Unknown Wales was the title of the conference hosted in Cardiff by the National Museum and organised together with the Wildlife Trusts of South and West Wales. My job, together with Geoff Gibbs, was to promote Natur Cymru at the event, which was on the nearest Saturday to the UN’s International Day for Biodiversity.

Over 1700 people walked through the museum doors and ten of them signed up to become subscribers; a good result for us and them we hope. Other participants provided all sorts of wonders. I enjoyed watching a man from the museum feeding tasty treats to a table full of carnivorous plants, carefully placing a woodlouse into the open mouth of a hungry plant. By the end of the afternoon the plants were well stuffed and fast asleep. On the next stand was a beautifully restored ichthyosaurus skull, discovered at Penarth, and recently acquired by the museum; the skull was good but it was the enthusiasm of the museum staff which brought it to life, highlighting amongst other things an ammonite in its eye. Stars of the show were the two slow worms on the Flat Holm stand – they seemed to relish the attention, gracefully moving around the keeper’s fingers and flicking out their tongues.

After lunch I took a break, while Geoff took charge of the stand, and enjoyed two of the day’s seven lectures. Paul Kay’s photographs of marine fishes from around the Welsh coast were spectacular; he was able to coherently explain the finer points of differentiating between seventeen different species of goby! Paul is an advocate of photography for identification purposes as opposed to killing fish for analysis. I enjoyed listening to Vaughn Matthews from the Wildlife Trusts reporting back on a project to monitor the degree to which Tir Gofal had benefitted brown hares and water voles. Unless I missed a slide it seems, depressingly so, that Tir Gofal measures resulted in no significant improvements.

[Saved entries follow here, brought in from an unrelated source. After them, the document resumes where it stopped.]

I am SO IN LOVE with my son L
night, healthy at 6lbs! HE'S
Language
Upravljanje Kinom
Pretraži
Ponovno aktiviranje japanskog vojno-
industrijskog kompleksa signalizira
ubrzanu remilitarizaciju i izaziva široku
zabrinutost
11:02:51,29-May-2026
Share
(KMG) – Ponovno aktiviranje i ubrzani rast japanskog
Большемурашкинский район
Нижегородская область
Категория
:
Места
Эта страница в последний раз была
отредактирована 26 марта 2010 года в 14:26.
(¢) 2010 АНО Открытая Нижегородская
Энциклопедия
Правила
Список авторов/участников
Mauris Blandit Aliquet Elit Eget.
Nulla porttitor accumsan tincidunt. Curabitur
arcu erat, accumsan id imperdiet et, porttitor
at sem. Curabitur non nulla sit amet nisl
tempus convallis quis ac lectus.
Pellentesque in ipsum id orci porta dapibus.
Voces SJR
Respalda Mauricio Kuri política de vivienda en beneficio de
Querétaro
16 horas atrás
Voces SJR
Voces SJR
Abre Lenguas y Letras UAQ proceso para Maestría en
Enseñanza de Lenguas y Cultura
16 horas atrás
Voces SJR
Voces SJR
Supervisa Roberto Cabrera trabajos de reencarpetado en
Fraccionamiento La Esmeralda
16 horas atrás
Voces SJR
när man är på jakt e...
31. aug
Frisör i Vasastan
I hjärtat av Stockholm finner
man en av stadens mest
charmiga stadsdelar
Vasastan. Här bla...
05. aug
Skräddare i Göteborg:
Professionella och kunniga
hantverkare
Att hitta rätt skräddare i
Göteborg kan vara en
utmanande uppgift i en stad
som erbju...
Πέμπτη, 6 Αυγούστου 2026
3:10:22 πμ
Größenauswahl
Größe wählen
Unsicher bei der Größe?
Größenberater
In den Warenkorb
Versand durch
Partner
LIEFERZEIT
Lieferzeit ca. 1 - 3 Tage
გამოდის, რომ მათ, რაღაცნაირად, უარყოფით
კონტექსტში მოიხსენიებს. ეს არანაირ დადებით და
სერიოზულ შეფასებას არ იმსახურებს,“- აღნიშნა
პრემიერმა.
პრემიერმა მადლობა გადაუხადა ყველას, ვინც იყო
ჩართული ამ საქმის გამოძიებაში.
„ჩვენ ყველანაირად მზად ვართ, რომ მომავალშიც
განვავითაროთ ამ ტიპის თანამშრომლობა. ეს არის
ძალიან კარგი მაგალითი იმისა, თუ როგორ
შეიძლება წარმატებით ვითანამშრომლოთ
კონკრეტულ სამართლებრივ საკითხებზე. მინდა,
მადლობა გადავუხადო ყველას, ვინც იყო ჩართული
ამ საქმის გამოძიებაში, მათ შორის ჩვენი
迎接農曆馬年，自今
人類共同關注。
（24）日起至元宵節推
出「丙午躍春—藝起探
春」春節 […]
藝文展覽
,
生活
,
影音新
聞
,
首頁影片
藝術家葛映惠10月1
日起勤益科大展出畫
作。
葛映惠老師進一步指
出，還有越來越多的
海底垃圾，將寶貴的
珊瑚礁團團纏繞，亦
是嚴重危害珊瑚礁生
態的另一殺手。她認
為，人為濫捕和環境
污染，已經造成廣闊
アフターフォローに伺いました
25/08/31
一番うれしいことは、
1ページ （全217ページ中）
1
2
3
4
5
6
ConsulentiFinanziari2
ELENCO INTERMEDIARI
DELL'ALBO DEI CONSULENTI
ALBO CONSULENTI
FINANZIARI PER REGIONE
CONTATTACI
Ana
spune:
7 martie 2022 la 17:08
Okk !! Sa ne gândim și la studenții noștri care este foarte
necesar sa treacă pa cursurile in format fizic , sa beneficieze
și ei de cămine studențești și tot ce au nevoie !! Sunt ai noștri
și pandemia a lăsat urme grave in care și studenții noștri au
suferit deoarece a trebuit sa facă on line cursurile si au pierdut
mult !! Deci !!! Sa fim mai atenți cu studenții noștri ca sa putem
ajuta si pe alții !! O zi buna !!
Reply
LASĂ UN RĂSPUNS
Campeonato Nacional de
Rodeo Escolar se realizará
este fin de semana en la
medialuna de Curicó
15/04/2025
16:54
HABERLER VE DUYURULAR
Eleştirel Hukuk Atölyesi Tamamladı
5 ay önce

I drove the 150 miles back to Snowdonia and, after a bite to eat, took our dog for a walk. There was a noisy commotion high up in a Scots pine as resident crows shoved a young tawny owl off a branch. It spiralled to the ground in front of our barn and the crows swooped down upon it. We ran to scare off the black devils but we too must have looked threatening and baby owl did a pathetic, downhill glide into some reeds. Once more the crows attacked and we had to chase them away.

It was lying flat, looking pathetic, struggling to keep its eyes half open ... what to do? I tried to get it into a cardboard box as a temporary safe haven but, once again, baby owl sparked into life and managed a fifty metre horizontal flight to beneath the low hanging branches of a willow.  I watched for a while to check the crows had not seen or had lost interest and that seemed to be the case.

After dark I followed my ears uphill to Campbell’s Platform, on the Ffestiniog Railway overlooking the Scots pine, and listened to the plaintive calls of two young tawny owls calling out for food. Hopefully one of them was my rescued owl, my real contribution of the day for international biodiversity.